De: Leos Carax. Com Adam Driver, Marion Cottilard e Simon Helberg. Drama / Fantasia / Musical, EUA q França, 2021, 140 minutos.
Em meio a realidades tão diametralmente opostas - ainda que bastante semelhantes no que diz respeito ao contexto de "fama" e do uso da música -, ambos se empenham em reafirmar o seu amor, especialmente diante de uma mídia sensacionalista que parece permanentemente sedenta por notícias suas. Alternando entre uma e outra apresentação, será possível conhecer um pouco da personalidade do casal. Tal qual um Bill Burr ou um Bo Burnham, Henry (Driver) leva ao limite a comédia íntima e perturbadora, capaz de fazer o público rir muito mais pelo desconforto do que necessariamente pela graça. Seus números, no limite entre o deboche e a arrogância, fazem graça com aquilo que está oculto - ou que dificilmente as pessoas teriam coragem de verbalizar. Sabe o Bo Burnham tirando sarro do comportamento padronizado das mulheres brancas no Instagram? Para Henry o absurdo está na necessidade quase forçada de fazer rir - promovendo uma espécie de íntima vingança de seu público ao avançar para algo que é quase o oposto disso.

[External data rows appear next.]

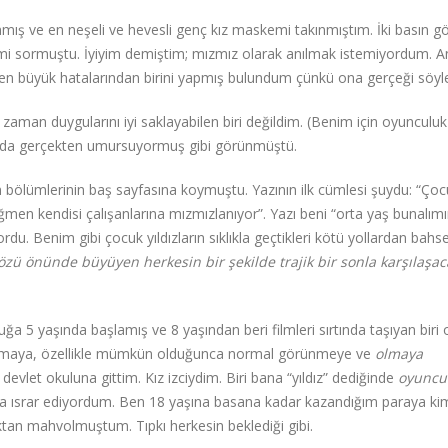
nmış ve en neşeli ve hevesli genç kız maskemi takınmıştım. İki basın gö
imi sormuştu. İyiyim demiştim; mızmız olarak anılmak istemiyordum. 
n büyük hatalarından birini yapmış bulundum çünkü ona gerçeği söyl
aman duygularını iyi saklayabilen biri değildim. (Benim için oyunculuk
ın da gerçekten umursuyormuş gibi görünmüştü.
bölümlerinin baş sayfasına koymuştu. Yazının ilk cümlesi şuydu: “Çocu
en kendisi çalışanlarına mızmızlanıyor”. Yazı beni “orta yaş bunalımı
u. Benim gibi çocuk yıldızların sıklıkla geçtikleri kötü yollardan bahs
zü önünde büyüyen herkesin bir şekilde trajik bir sonla karşılaşac
ğa 5 yaşında başlamış ve 8 yaşından beri filmleri sırtında taşıyan biri 
apmaya, özellikle mümkün olduğunca normal görünmeye ve
olmaya
evlet okuluna gittim. Kız izciydim. Biri bana “yıldız” dediğinde
oyuncu
da ısrar ediyordum. Ben 18 yaşına basana kadar kazandığım paraya ki
an mahvolmuştum. Tıpkı herkesin beklediği gibi.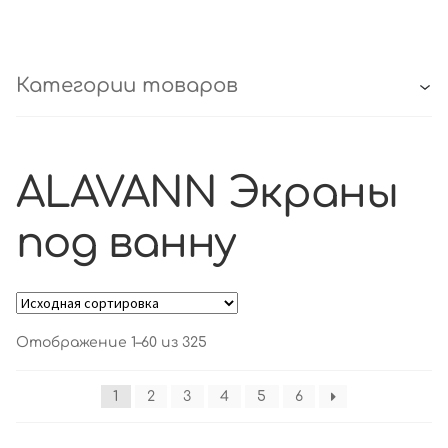
Категории товаров
ALAVANN Экраны
под ванну
Отображение 1–60 из 325
1
2
3
4
5
6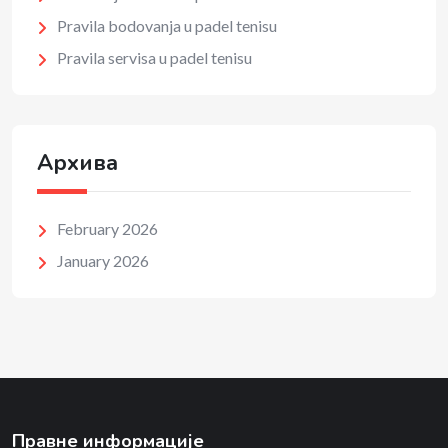
Pravila bodovanja u padel tenisu
Pravila servisa u padel tenisu
Архива
February 2026
January 2026
Правне информације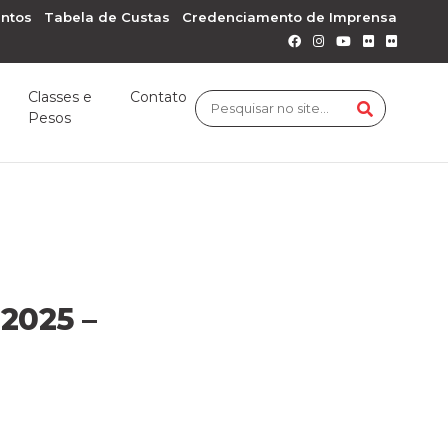
ntos
Tabela de Custas
Credenciamento de Imprensa
Classes e
Contato
Pesos
 2025 –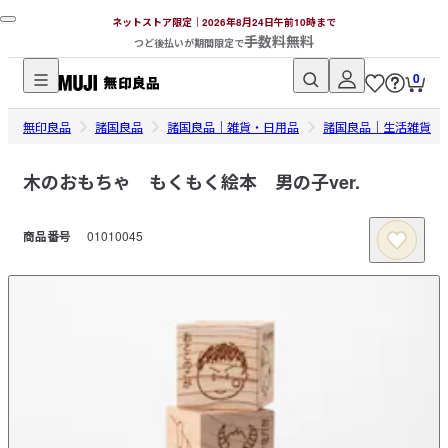
ネットストア限定｜2026年8月24日午前10時まで
手数料無料
つど後払いが期間限定で
0
無
無印良品
印
諸国良品
諸国良品｜雑貨・日用品
諸国良品｜生活雑貨
良
品
木のおもちゃ もくもく絵本 男の子ver.
ネ
ッ
商品番号
01010045
ト
ス
ト
ア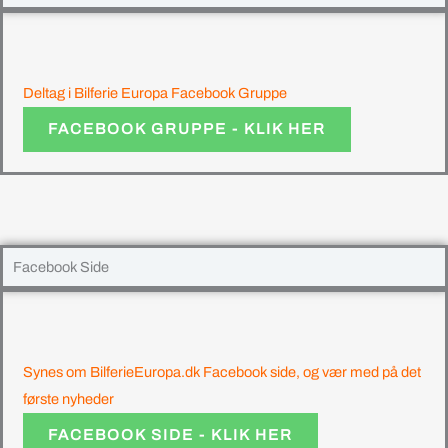
Deltag i Bilferie Europa Facebook Gruppe
FACEBOOK GRUPPE - KLIK HER
Facebook Side
Synes om BilferieEuropa.dk Facebook side, og vær med på det
første nyheder
FACEBOOK SIDE - KLIK HER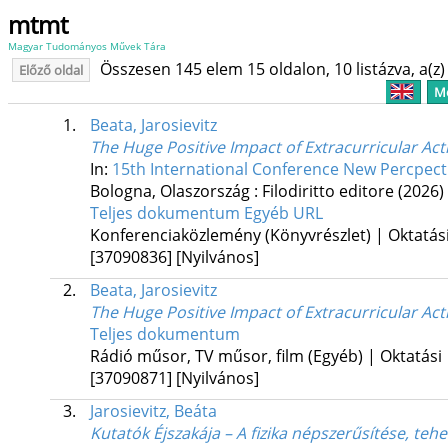
mtmt
Magyar Tudományos Művek Tára
Összesen 145 elem 15 oldalon, 10 listázva, a(z) 
Előző oldal
Me
1.
Beata, Jarosievitz
The Huge Positive Impact of Extracurricular Acti
In:
15th International Conference New Percpecti
Bologna, Olaszország :
Filodiritto editore
(2026)
Teljes dokumentum
Egyéb URL
Konferenciaközlemény (Könyvrészlet) | Oktatás
[37090836]
[Nyilvános]
2.
Beata, Jarosievitz
The Huge Positive Impact of Extracurricular Acti
Teljes dokumentum
Rádió műsor, TV műsor, film (Egyéb) | Oktatási
[37090871]
[Nyilvános]
3.
Jarosievitz, Beáta
Kutatók Éjszakája – A fizika népszerűsítése, te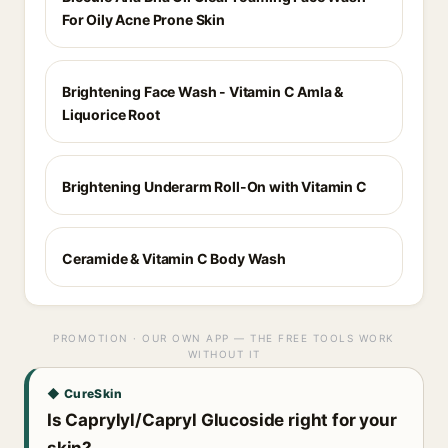
For Oily Acne Prone Skin
Brightening Face Wash - Vitamin C Amla &
Liquorice Root
Brightening Underarm Roll-On with Vitamin C
Ceramide & Vitamin C Body Wash
PROMOTION · OUR OWN APP — THE FREE TOOLS WORK
WITHOUT IT
◆ CureSkin
Is Caprylyl/Capryl Glucoside right for your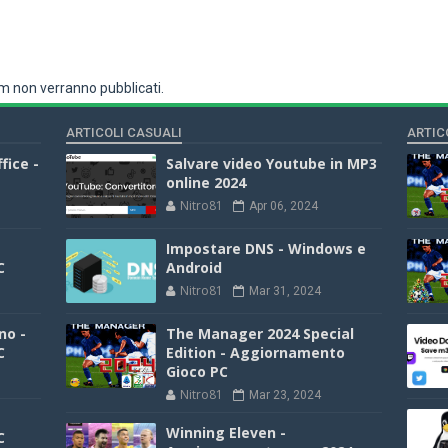
 non verranno pubblicati.
ARTICOLI CASUALI
ARTIC
fice -
Salvare video Youtube in MP3
online 2024
Nitro81
Apr 06, 2024
Impostare DNS - Windows e
C
Android
Nitro81
Mar 31, 2024
no -
The Manager 2024 Special
C
Edition - Aggiornamento
Gioco PC
Nitro81
Mar 23, 2024
Winning Eleven -
C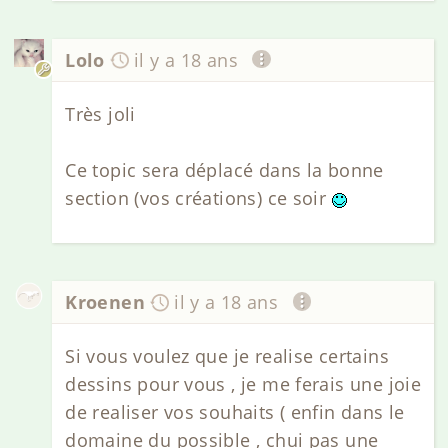
Lolo
il y a 18 ans
Très joli
Ce topic sera déplacé dans la bonne
section (vos créations) ce soir
Kroenen
il y a 18 ans
Si vous voulez que je realise certains
dessins pour vous , je me ferais une joie
de realiser vos souhaits ( enfin dans le
domaine du possible , chui pas une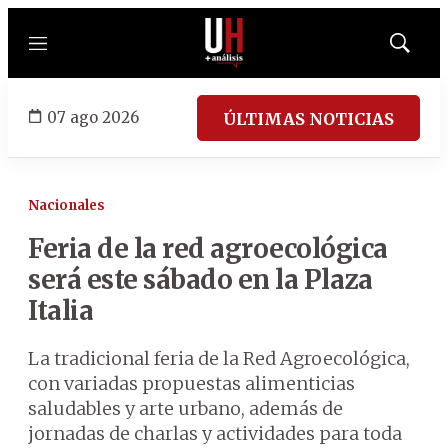
Menú
Mostrar
búsqued
07 ago 2026
ÚLTIMAS NOTICIAS
Nacionales
Feria de la red agroecológica
será este sábado en la Plaza
Italia
La tradicional feria de la Red Agroecológica,
con variadas propuestas alimenticias
saludables y arte urbano, además de
jornadas de charlas y actividades para toda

Já Ann (Cottilard) parece ser realmente adorada pelo público - num tipo de contraste que provocará incômodo, ao mesmo tempo que nos deixará com a impressão de que algo grave poderá acontecer (especialmente pelo simbolismo imaterial da ópera que protagoniza). Abusando do surrealismo e do clima onírico - uma das marcas registradas de Carax -, o diretor utiliza também o elemento fantasioso na hora de trazer ao mundo a pequena Annette (Devyn McDowell), a inesperada filha do amoroso casal. O que resultará no estremecimento da relação, especialmente pela dificuldade de conciliar universos tão distintos, com a existência de um bebê. Em partes, trata-se de uma história muito mais palatável do que o experimental Holy Motors (2012), a excêntrica obra anterior de Carax. E que nos permite refletir sobre temas variados, como, maternidade, influência do showbizz, limites do humor, papel da mulher na sociedade, voyeurismo e outros.
Organizado como se fosse uma extensa peça musical, o filme utiliza ainda as suas canções de uma forma bastante orgânica, sem jamais tornar a jornada cansativa - e isso que estamos falando de uma obra de 2h20. O que significa decisões criativas inteligentes, com a inserção de músicas - e de melodias que se aproveitam da diegese (cortesia do coletivo Sparks) - em instantes bastante inesperados, como na sequência em que um grupo de fotógrafos cerca o casal, que os enfermeiros estão fazendo o parto de Annette, ou que a plateia está vaiando Henry. Nesse sentido, a obra também possui um curioso senso de humor - que é ampliado pelo caráter hiperbólico de seu desenho de produção, pelo figurino de tons exagerados e pelos toques visuais que ficam no limite entre o sombrio e o cômico. Com excelentes interpretações do elenco central - complementado por Simon Helberg (o eterno Howard de The Big Bang Theory) -, o filme dificilmente será lembrado no Oscar, especialmente pelo aspecto enigmático de sua narrativa. O que não apaga o brilho desta, que é uma das grandes estreias da Mubi até aqui, no ano.